これは、肉体言語による異文化コミュニケーション映画です。
「ドラゴンへの道」
(1972年/ブルース・リー監督)
ドラゴン・レースのアニメに「う!う!」という叫びが被る軽快なテーマが最高(チャウ・シンチーが「少林サッカー」のオープニングでリスペクトしまくっています)。
舞台はローマ。主人公タン・ロン(ブルース・リー)は空港で言葉が分からず右往左往。
ローマに来た目的は知人が経営するレストランを地上げ屋から守る事(海外ロケまで敢行した割りには話のスケールが小さくないか、リー?)。
店では従業員がカラテの練習。「日本の武道なんて(やりたくない)」という同僚に、リーは「流派は関係ない」と一言。
クライマックス、空手の達人チャック・ノリスと対決の際、直線的な攻撃では勝てないと悟るやフットワークを駆使した柔軟な動きに変えるリー。
そしてチャック・ノリスも見よう見真似でフットワークを使い出す・・ひょっとしてジークンドーの極意「水になれ」(水は入る器によって形を変えるが、水としての本質は変わらない)とは、こういう事なのでしょうか。

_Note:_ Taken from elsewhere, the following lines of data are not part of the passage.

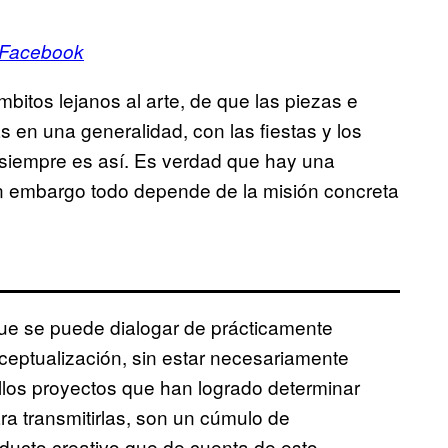
 Facebook
bitos lejanos al arte, de que las piezas e
s en una generalidad, con las fiestas y los
 siempre es así. Es verdad que hay una
in embargo todo depende de la misión concreta
 que se puede dialogar de prácticamente
nceptualización, sin estar necesariamente
ellos proyectos que han logrado determinar
a transmitirlas, son un cúmulo de
ducto creativo que de cuenta de esto.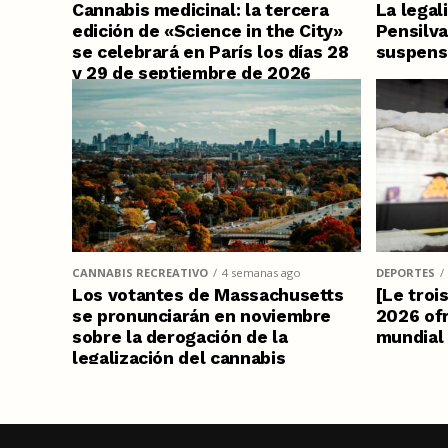
Cannabis medicinal: la tercera
La legal
edición de «Science in the City»
Pensilva
se celebrará en París los días 28
suspens
y 29 de septiembre de 2026
CANNABIS RECREATIVO
4 semanas ago
DEPORTES
Los votantes de Massachusetts
[Le troi
se pronunciarán en noviembre
2026 of
sobre la derogación de la
mundial 
legalización del cannabis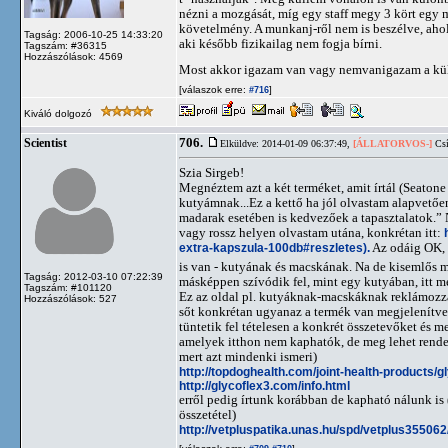
nézni a mozgását, míg egy staff megy 3 kört egy mi
követelmény. A munkanj-ről nem is beszélve, ah
Tagság: 2006-10-25 14:33:20
aki később fizikailag nem fogja bírni.
Tagszám: #36315
Hozzászólások: 4569
Most akkor igazam van vagy nemvanigazam a k
[válaszok erre:
]
#716
Kiváló dolgozó
706.
Scientist
Elküldve: 2014-01-09 06:37:49,
[ÁLLATORVOS-]
Csí
Szia Sirgeb!
Megnéztem azt a két terméket, amit írtál (Seato
kutyámnak...Ez a kettő ha jól olvastam alapvetőe
madarak esetében is kedvezőek a tapasztalatok.” 
vagy rossz helyen olvastam utána, konkrétan itt:
extra-kapszula-100db#reszletes).
Az odáig OK, 
is van - kutyának és macskának. Na de kisemlős
Tagság: 2012-03-10 07:22:39
másképpen szívódik fel, mint egy kutyában, itt 
Tagszám: #101120
Ez az oldal pl. kutyáknak-macskáknak reklámozz
Hozzászólások: 527
sőt konkrétan ugyanaz a termék van megjelenítve 
tüntetik fel tételesen a konkrét összetevőket és 
amelyek itthon nem kaphatók, de meg lehet rende
mert azt mindenki ismeri)
http://topdoghealth.com/joint-health-products/g
http://glycoflex3.com/info.html
erről pedig írtunk korábban de kapható nálunk is (
összetétel)
http://vetpluspatika.unas.hu/spd/vetplus35506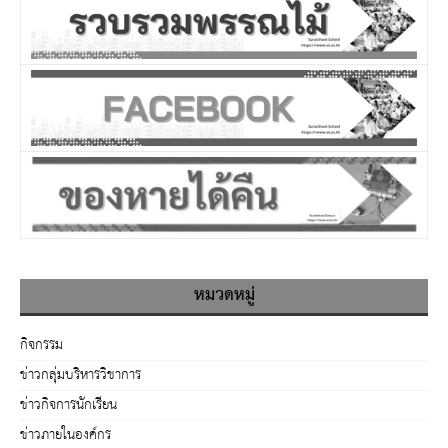
หมวดหมู่
กิจกรรม
ข่าวกลุ่มบริหารวิชาการ
ข่าวกิจการนักเรียน
ข่าวภายในองค์กร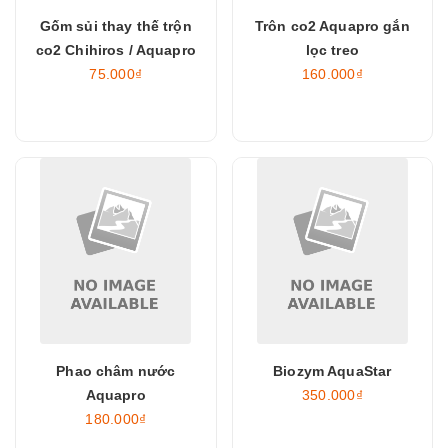
Gốm sủi thay thế trộn
Trôn co2 Aquapro gắn
co2 Chihiros / Aquapro
lọc treo
75.000₫
160.000₫
Phao châm nước
Biozym AquaStar
Aquapro
350.000₫
180.000₫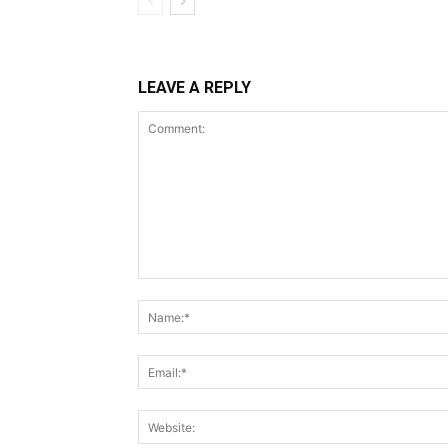
LEAVE A REPLY
Comment: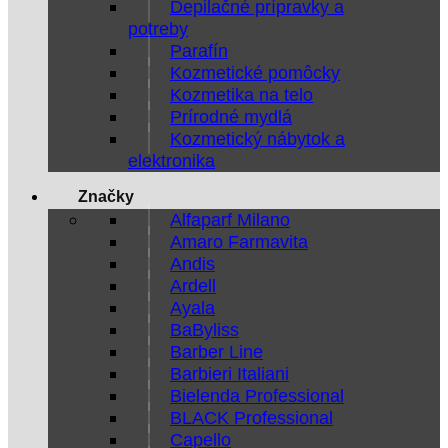
Depilačné prípravky a
potreby
Parafín
Kozmetické pomôcky
Kozmetika na telo
Prírodné mydlá
Kozmetický nábytok a
elektronika
Značky
Alfaparf Milano
Amaro Farmavita
Andis
Ardell
Ayala
BaByliss
Barber Line
Barbieri Italiani
Bielenda Professional
BLACK Professional
Capello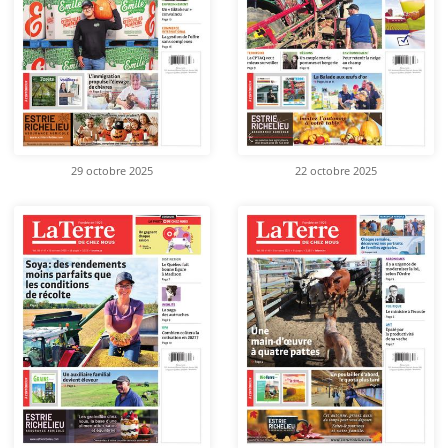
29 octobre 2025
22 octobre 2025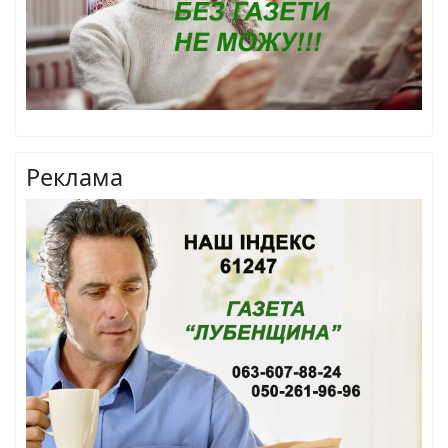
Реклама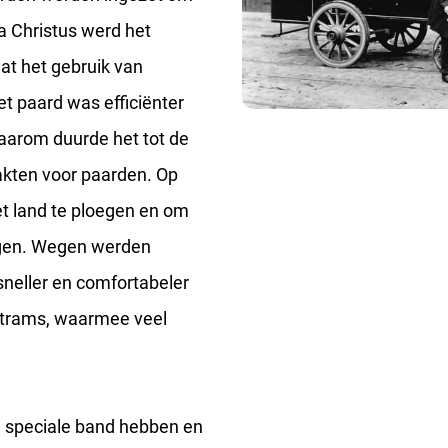
a Christus werd het
wat het gebruik van
t paard was efficiënter
aarom duurde het tot de
kten voor paarden. Op
t land te ploegen en om
ngen. Wegen werden
sneller en comfortabeler
entrams, waarmee veel
 speciale band hebben en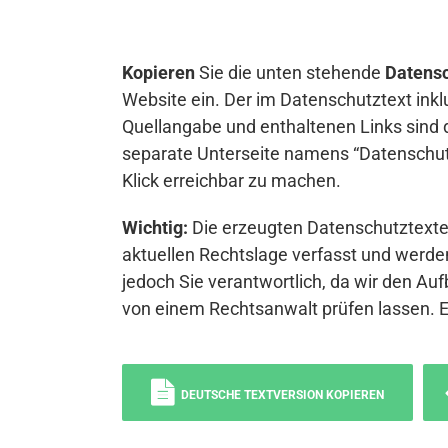
Kopieren
Sie die unten stehende
Datensc
Website ein. Der im Datenschutztext inkl
Quellangabe und enthaltenen Links sind 
separate Unterseite namens “Datenschutz
Klick erreichbar zu machen.
Wichtig:
Die erzeugten Datenschutztexte 
aktuellen Rechtslage verfasst und werden
jedoch Sie verantwortlich, da wir den Auf
von einem Rechtsanwalt prüfen lassen. 
DEUTSCHE TEXTVERSION KOPIEREN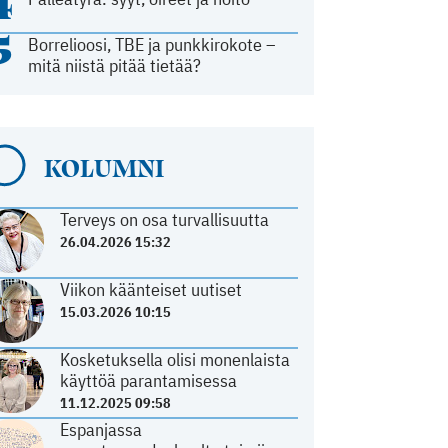
4
5
Borrelioosi, TBE ja punkkirokote –
mitä niistä pitää tietää?
KOLUMNI
Terveys on osa turvallisuutta
26.04.2026 15:32
Viikon käänteiset uutiset
15.03.2026 10:15
Kosketuksella olisi monenlaista
käyttöä parantamisessa
11.12.2025 09:58
Espanjassa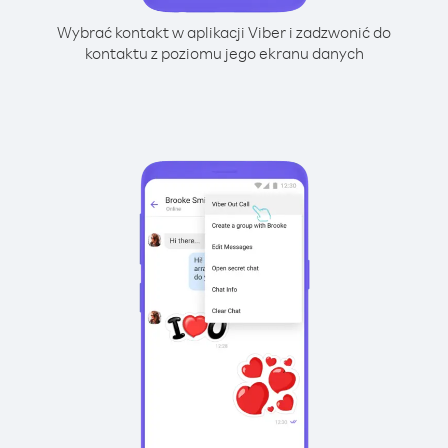
Wybrać kontakt w aplikacji Viber i zadzwonić do
kontaktu z poziomu jego ekranu danych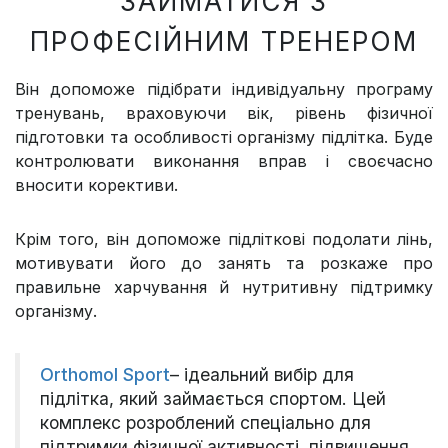
ЗАЙМАТИСЯ З
ПРОФЕСІЙНИМ ТРЕНЕРОМ
Він допоможе підібрати індивідуальну програму
тренувань, враховуючи вік, рівень фізичної
підготовки та особливості організму підлітка. Буде
контролювати виконання вправ і своєчасно
вносити корективи.
Крім того, він допоможе підліткові подолати лінь,
мотивувати його до занять та розкаже про
правильне харчування й нутритивну підтримку
організму.
Orthomol Sport
– ідеальний вибір для
підлітка, який займається спортом. Цей
комплекс розроблений спеціально для
підтримки фізичної активності, підвищення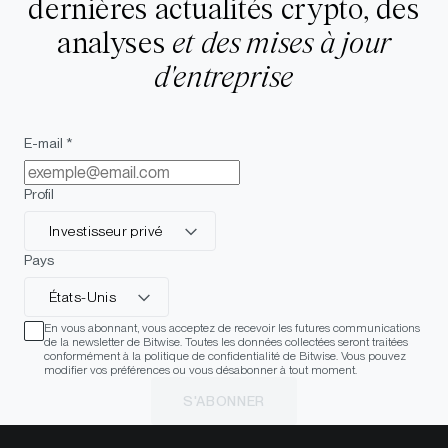
dernières actualités crypto, des
analyses
et des mises à jour
d'entreprise
E-mail *
Profil
Investisseur privé
Pays
États-Unis
En vous abonnant, vous acceptez de recevoir les futures communications
de la newsletter de Bitwise. Toutes les données collectées seront traitées
conformément à la politique de confidentialité de Bitwise. Vous pouvez
modifier vos préférences ou vous désabonner à tout moment.
S'ABONNER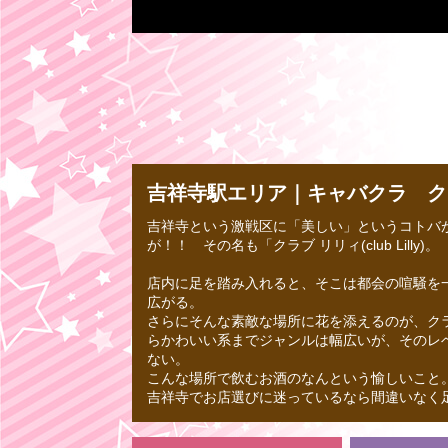
吉祥寺駅エリア｜キャバクラ クラブ リ
吉祥寺という激戦区に「美しい」というコトバ
が！！ その名も「クラブ リリィ(club Lilly)。
店内に足を踏み入れると、そこは都会の喧騒を
広がる。
さらにそんな素敵な場所に花を添えるのが、ク
らかわいい系までジャンルは幅広いが、そのレ
ない。
こんな場所で飲むお酒のなんという愉しいこと
吉祥寺でお店選びに迷っているなら間違いなく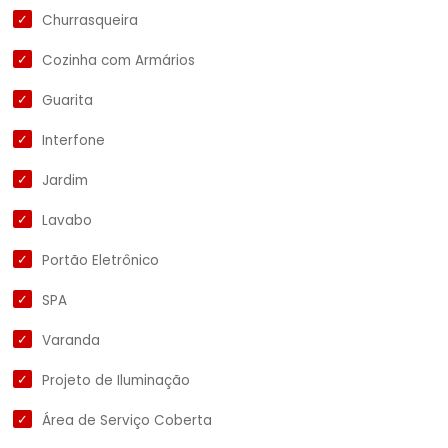
Churrasqueira
Cozinha com Armários
Guarita
Interfone
Jardim
Lavabo
Portão Eletrônico
SPA
Varanda
Projeto de Iluminação
Área de Serviço Coberta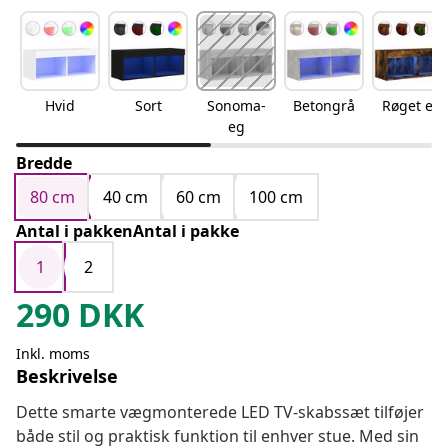
Hvid
Sort
Sonoma-
Betongrå
Røget eg
eg
Bredde
80 cm
40 cm
60 cm
100 cm
Antal i pakkenAntal i pakke
1
2
290
DKK
Inkl. moms
Beskrivelse
Dette smarte vægmonterede LED TV-skabssæt tilføjer
både stil og praktisk funktion til enhver stue. Med sin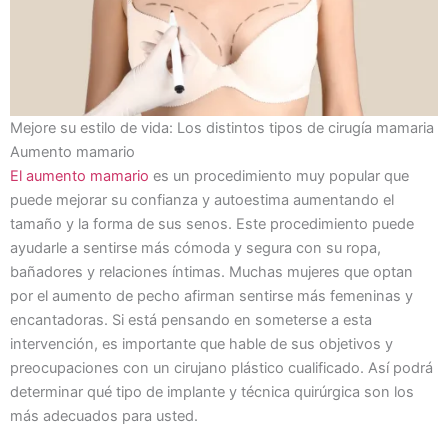
Mejore su estilo de vida: Los distintos tipos de cirugía mamaria
Aumento mamario
El aumento mamario
es un procedimiento muy popular que
puede mejorar su confianza y autoestima aumentando el
tamaño y la forma de sus senos. Este procedimiento puede
ayudarle a sentirse más cómoda y segura con su ropa,
bañadores y relaciones íntimas. Muchas mujeres que optan
por el aumento de pecho afirman sentirse más femeninas y
encantadoras. Si está pensando en someterse a esta
intervención, es importante que hable de sus objetivos y
preocupaciones con un cirujano plástico cualificado. Así podrá
determinar qué tipo de implante y técnica quirúrgica son los
más adecuados para usted.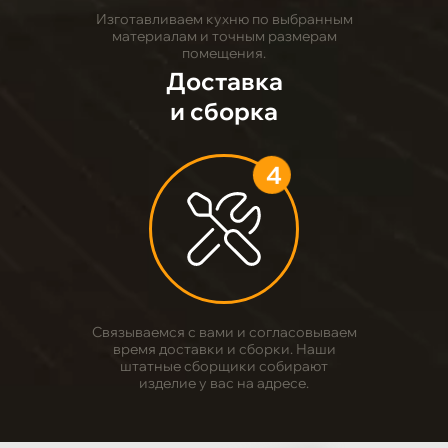
Изготавливаем кухню по выбранным
материалам и точным размерам
помещения.
Доставка
и сборка
4
Связываемся с вами и согласовываем
время доставки и сборки. Наши
штатные сборщики собирают
изделие у вас на адресе.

本作はリーのコメディ・リリーフが新鮮でしたが、最初のアクション・シーンまで30分以上かけるのはバランス悪すぎ(「燃えよドラゴン」の安定感は、冒頭でリーが達人であるという事を表現している事が大きいと思います)。
アクションも、己の肉体が動きさえすれば“絵”になる事を熟知しての演出だと思いますが、やや直線的で冗長(ダブル・ヌンチャクは大興奮でしたが)。
この辺り、肉体だけに頼らず、周りにあるものなら菜箸1本でもアクションの(そしてコメディの)ネタに使うジャッキー・チェンとのアプローチの違いが見えて興味深いです。
この頃のノラ・ミャオの可愛らしさは抜群。もちっと活躍させて欲しかったですね。